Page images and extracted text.
• • •
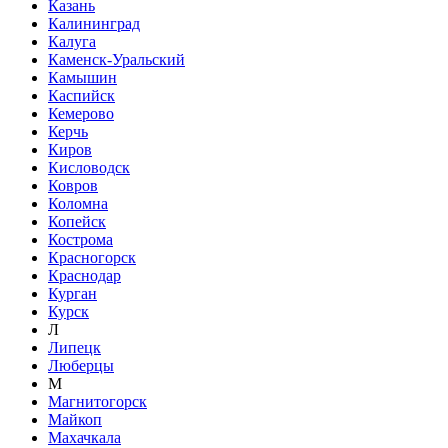
Казань
Калининград
Калуга
Каменск-Уральский
Камышин
Каспийск
Кемерово
Керчь
Киров
Кисловодск
Ковров
Коломна
Копейск
Кострома
Красногорск
Краснодар
Курган
Курск
Л
Липецк
Люберцы
М
Магнитогорск
Майкоп
Махачкала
• • •
WHAT TO PRODUCE. Give the data again exactly. Keep the images out.

YOUR RESPONSE.
Казань
Калининград
Калуга
Каменск-Уральский
Камышин
Каспийск
Кемерово
Керчь
Киров
Кисловодск
Ковров
Коломна
Копейск
Кострома
Красногорск
Краснодар
Курган
Курск
Л
Липецк
Люберцы
М
Магнитогорск
Майкоп
Махачкала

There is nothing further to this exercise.